------ DATA TO PROCESS

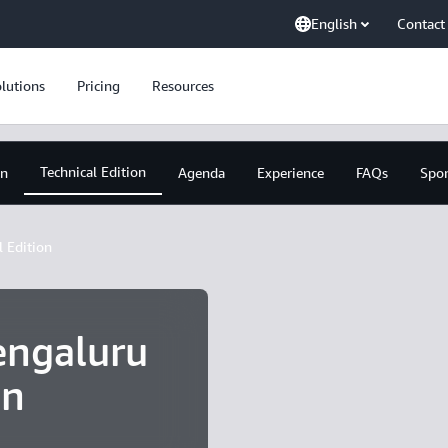
English
Contact
lutions
Pricing
Resources
Technical Edition
on
Agenda
Experience
FAQs
Spo
l Edition
ngaluru
on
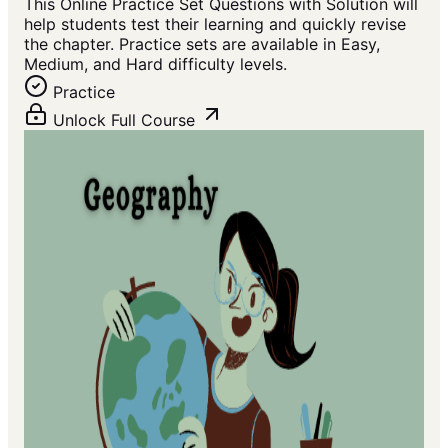
This Online Practice Set Questions with Solution will
help students test their learning and quickly revise
the chapter. Practice sets are available in Easy,
Medium, and Hard difficulty levels.
Practice
Unlock Full Course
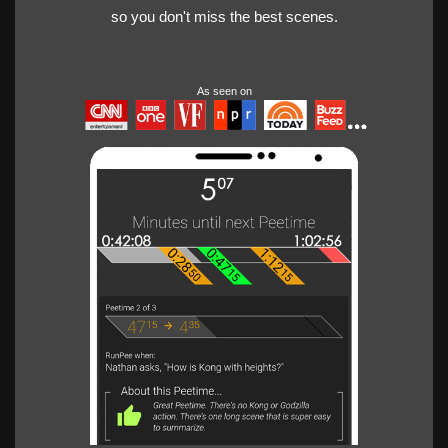
so you don't miss the best scenes.
As seen on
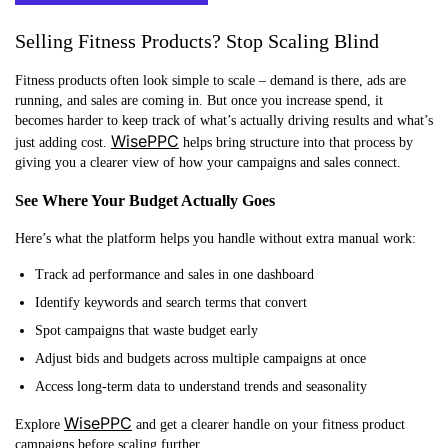
Selling Fitness Products? Stop Scaling Blind
Fitness products often look simple to scale – demand is there, ads are
running, and sales are coming in. But once you increase spend, it
becomes harder to keep track of what’s actually driving results and what’s
WisePPC
just adding cost.
helps bring structure into that process by
giving you a clearer view of how your campaigns and sales connect.
See Where Your Budget Actually Goes
Here’s what the platform helps you handle without extra manual work:
Track ad performance and sales in one dashboard
Identify keywords and search terms that convert
Spot campaigns that waste budget early
Adjust bids and budgets across multiple campaigns at once
Access long-term data to understand trends and seasonality
WisePPC
Explore
and get a clearer handle on your fitness product
campaigns before scaling further.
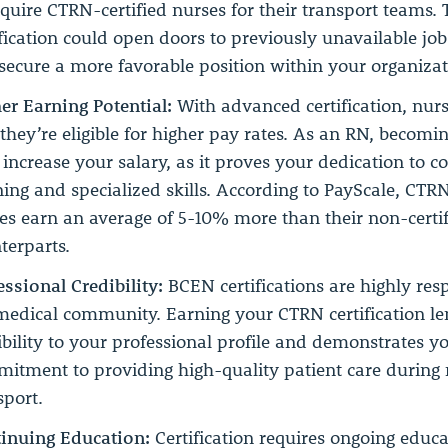
equire CTRN-certified nurses for their transport teams. 
ification could open doors to previously unavailable jo
secure a more favorable position within your organizat
er Earning Potential:
With advanced certification, nurs
 they’re eligible for higher pay rates. As an RN, becom
increase your salary, as it proves your dedication to c
ning and specialized skills. According to PayScale, CTRN
es earn an average of 5-10% more than their non-certi
terparts.
essional Credibility:
BCEN certifications are highly res
medical community. Earning your CTRN certification l
ibility to your professional profile and demonstrates y
itment to providing high-quality patient care during
sport.
inuing Education:
Certification requires ongoing educa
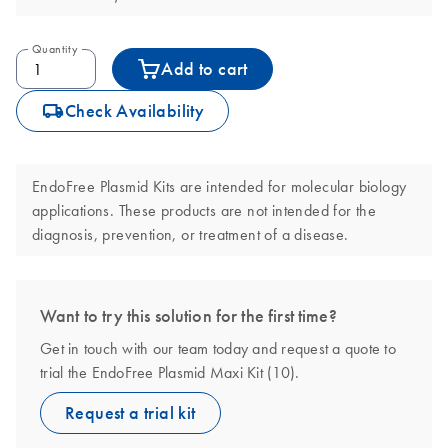
Quantity
Add to cart
icon_0062_deliver-s
Check Availability
EndoFree Plasmid Kits are intended for molecular biology
applications. These products are not intended for the
diagnosis, prevention, or treatment of a disease.
Want to try this solution for the first time?
Get in touch with our team today and request a quote to
trial the EndoFree Plasmid Maxi Kit (10).
Request a trial kit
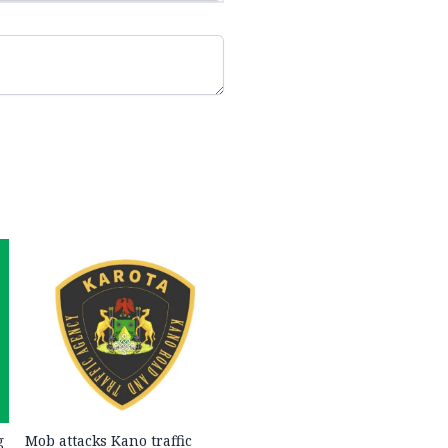
g
Mob attacks Kano traffic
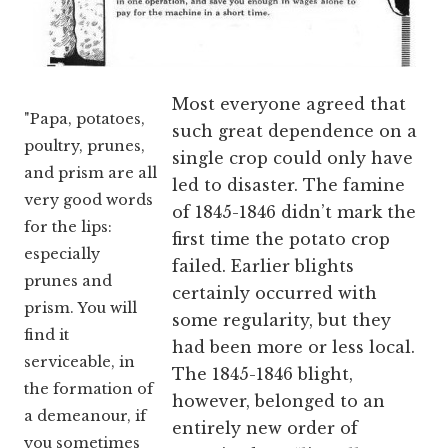
Most everyone agreed that
"Papa, potatoes,
such great dependence on a
poultry, prunes,
single crop could only have
and prism are all
led to disaster. The famine
very good words
of 1845-1846 didn’t mark the
for the lips:
first time the potato crop
especially
failed. Earlier blights
prunes and
certainly occurred with
prism. You will
some regularity, but they
find it
had been more or less local.
serviceable, in
The 1845-1846 blight,
the formation of
however, belonged to an
a demeanour, if
entirely new order of
you sometimes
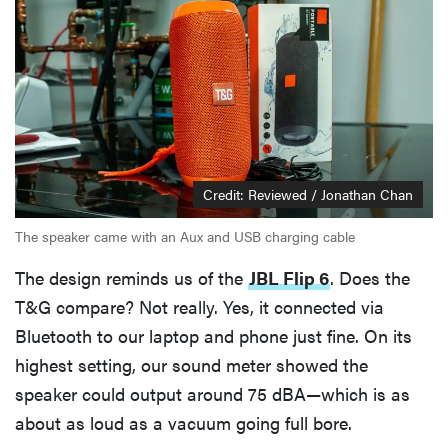
Credit: Reviewed / Jonathan Chan
The speaker came with an Aux and USB charging cable
The design reminds us of the
JBL Flip 6
. Does the
T&G compare? Not really. Yes, it connected via
Bluetooth to our laptop and phone just fine. On its
highest setting, our sound meter showed the
speaker could output around 75 dBA—which is as
about as loud as a vacuum going full bore.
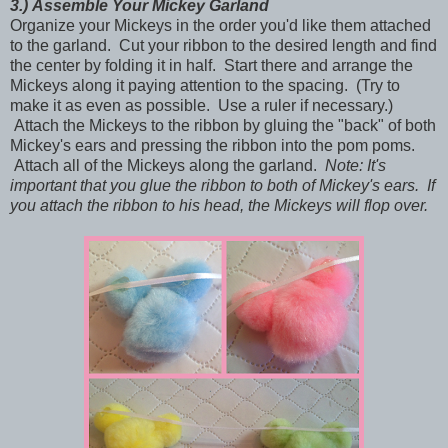
3.)
Assemble Your Mickey Garland
Organize your Mickeys in the order you'd like them attached
to the garland. Cut your ribbon to the desired length and find
the center by folding it in half. Start there and arrange the
Mickeys along it paying attention to the spacing. (Try to
make it as even as possible. Use a ruler if necessary.)
Attach the Mickeys to the ribbon by gluing the "back" of both
Mickey's ears and pressing the ribbon into the pom poms.
Attach all of the Mickeys along the garland.
Note: It's
important that you glue the ribbon to both of Mickey's ears. If
you attach the ribbon to his head, the Mickeys will flop over.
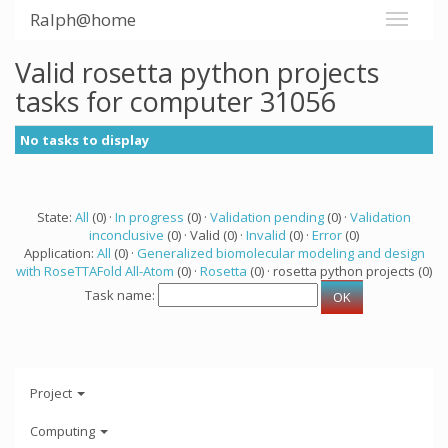
Ralph@home
Valid rosetta python projects
tasks for computer 31056
No tasks to display
State:
All
(0) ·
In progress
(0) ·
Validation pending
(0) ·
Validation
inconclusive
(0) · Valid (0) ·
Invalid
(0) ·
Error
(0)
Application:
All
(0) ·
Generalized biomolecular modeling and design
with RoseTTAFold All-Atom
(0) ·
Rosetta
(0) · rosetta python projects (0)
Task name:
Project
Computing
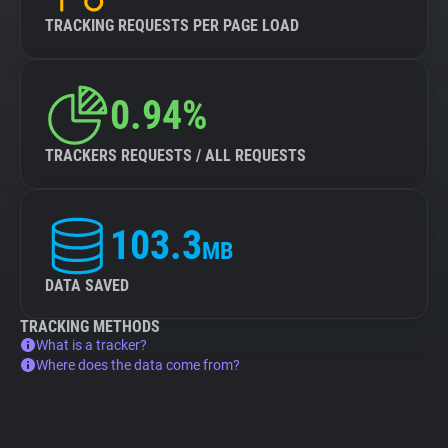
TRACKING REQUESTS PER PAGE LOAD
0.94%
TRACKERS REQUESTS / ALL REQUESTS
103.3
MB
DATA SAVED
TRACKING METHODS
What is a tracker?
Where does the data come from?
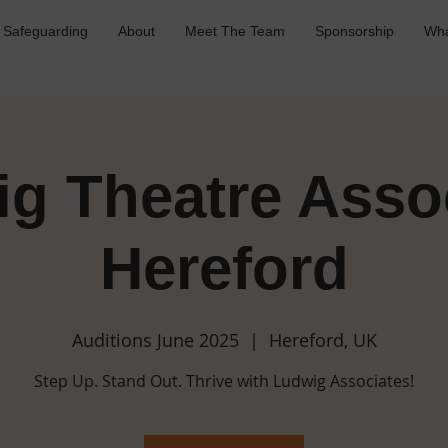
Safeguarding
About
Meet The Team
Sponsorship
Wha
g Theatre Asso
Hereford
Auditions June 2025
  |  
Hereford, UK
Step Up. Stand Out. Thrive with Ludwig Associates!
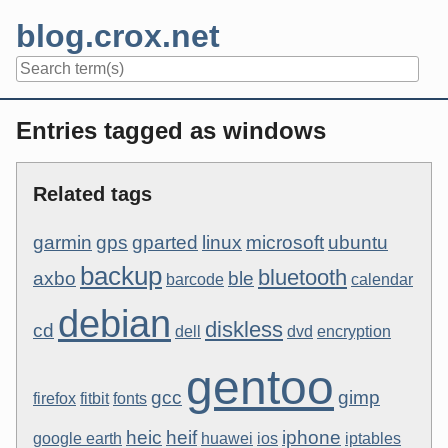
Skip
blog.crox.net
to
content
Navigation
Entries tagged as windows
Related tags
garmin
gps
gparted
linux
microsoft
ubuntu
backup
bluetooth
axbo
ble
barcode
calendar
debian
diskless
cd
dell
dvd
encryption
gentoo
gcc
gimp
firefox
fitbit
fonts
heic
heif
iphone
google earth
huawei
ios
iptables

------------

- _PROMPT_: Please return all lines in the material above that include the word "their".

- _RESPONSE TO THIS TASK_:
help students test their learning and quickly revise
equire CTRN-certified nurses for their transport teams. 
es earn an average of 5-10% more than their non-certi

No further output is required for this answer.